Reste la finale que nos joueurs auraient pu gagner sans un arbitre plus ou moins aveugle sur les fautes néo-zélandaises, puisque le XV de France ne fut battu que d’un point par une Nouvelle-Zélande loin de pratiquer son meilleur rugby, et de surcroît handicapée par l’absence de Dan Carter. Cela étant, un grand XV de France, tel que nous en avons connu plusieurs par le passé, aurait fini par vaincre cette pâle équipe All Black…avec un jeu et un état d’esprit un peu plus ambitieux. Il fallait bien payer d’une façon ou d’une autre quatre années de difficultés avec le sélectionneur Marc Lièvremont, comme il fallait bien que l’on paie au prix fort quatre années d’errances avec l’ineffable Philippe Saint-André qui lui avait succédé en 2011. Cela ne m’empêche pas de dire, encore une fois, que la faillite de notre XV national n’est pas seulement due aux limites de nos deux derniers sélectionneurs, même si leur responsabilité est grande, car si le problème ne tenait qu’à cela, cela signifierait qu’avec Guy Novès à sa tête, le XV de France redeviendrait très vite la nation majeure de l’hémisphère Nord, et donc un candidat très crédible pour la victoire à la prochaine Coupe du Monde.

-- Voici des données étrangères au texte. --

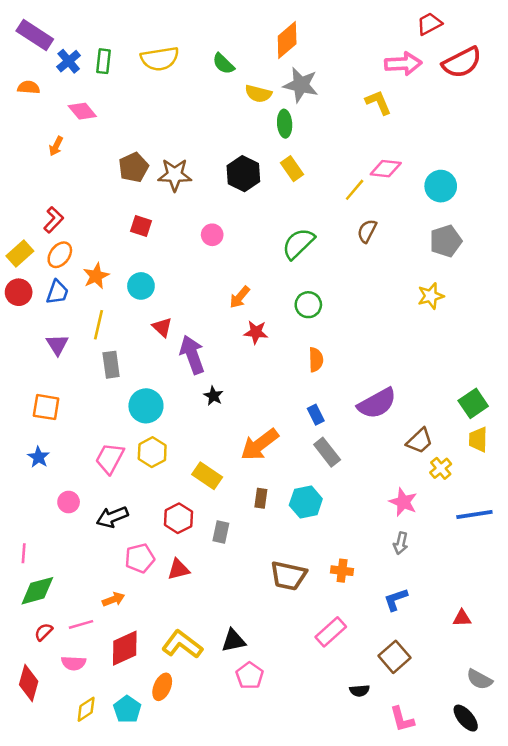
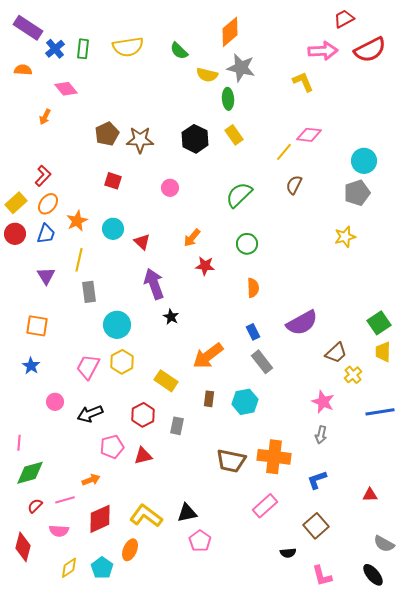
cyan circle: (441, 186) -> (364, 161), moved
red triangle: (162, 327) -> (142, 242), moved
orange cross: (342, 571) -> (274, 457), size x1.8

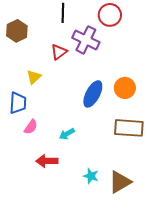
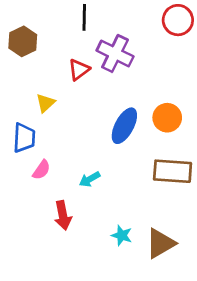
red circle: (110, 15) -> (178, 20), moved
red arrow: (47, 161) -> (63, 215), turned -100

Non, il y a énormément de problèmes à régler au niveau des instances dirigeantes, étant entendu qu’il y a au moins une chose dont on peut être sûr avec l’arrivée du grand technicien toulousain, c’est qu’il ne pourra pas faire plus mal que ses deux prédécesseurs.

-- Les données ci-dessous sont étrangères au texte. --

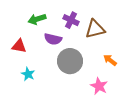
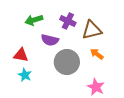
red triangle: (19, 46) -> (21, 55), moved
orange arrow: (110, 60) -> (97, 54), moved

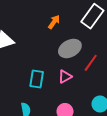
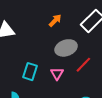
pink triangle: (65, 77) -> (57, 74), turned -40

Cela étant, force est de reconnaître que la Nouvelle-Zélande est bien le pays par excellence du rugby à XV (3 coupes du monde sur 8 éditions), comme l’Australie est la référence du rugby à XIII (9 coupes du monde sur 13), les Etats-Unis du basket (14 titres olympiques sur 17 possibles), le Brésil du football (5 coupes du monde sur 20) ou la France du handball (10 titres mondiaux ou continentaux en 25 ans). Cela situe la portée de l’exploit néo-zélandais avec ce troisième succès mondial, le deuxième consécutif, ce qui est inédit. Il est vrai que les All Blacks demeurent depuis les années 1920 au tout premier rang du rugby mondial, cette équipe étant déjà appelée « les Invincibles » en 1924, suite à une tournée victorieuse en Grande-Bretagne. Pour mémoire, il faut rappeler que la première victoire de la France sur la Nouvelle-Zélande eut lieu seulement en 1954 à Colombes, avec une ossature lourdaise (Claverie, Martine, Maurice et Jean Prat, Domec), plus des joueurs emblématiques comme son inamovible demi de mêlée Gérard Dufau, mais aussi André Boniface qui avait 20 ans à l’époque, ou encore les deuxièmes lignes Chevalier et Lucien Mias. Ensuite il a fallu attendre 1979 pour voir le XV tricolore s’imposer en Nouvelle-Zélande, grâce là aussi à la présence dans ses rangs de joueurs aussi doués que l’arrière Aguirre, le centre Codorniou, la paire de demis Gallion-Caussade, les troisièmes lignes Joinel et Rives, et une première ligne composée de Dubroca, Dintrans et Paparemborde. On notera dans les deux cas que le XV de France disposait à ces époques de joueurs de très grande classe…qui ont fait tellement défaut à l’équipe qui vient de disputer la dernière Coupe du Monde, ce qui prouve que le mal est vraiment profond, surtout si en plus on pratique un rugby de tranchées face à des équipes qui ont adopté depuis longtemps un jeu complet…comme on savait le faire dans notre pays au siècle précédent.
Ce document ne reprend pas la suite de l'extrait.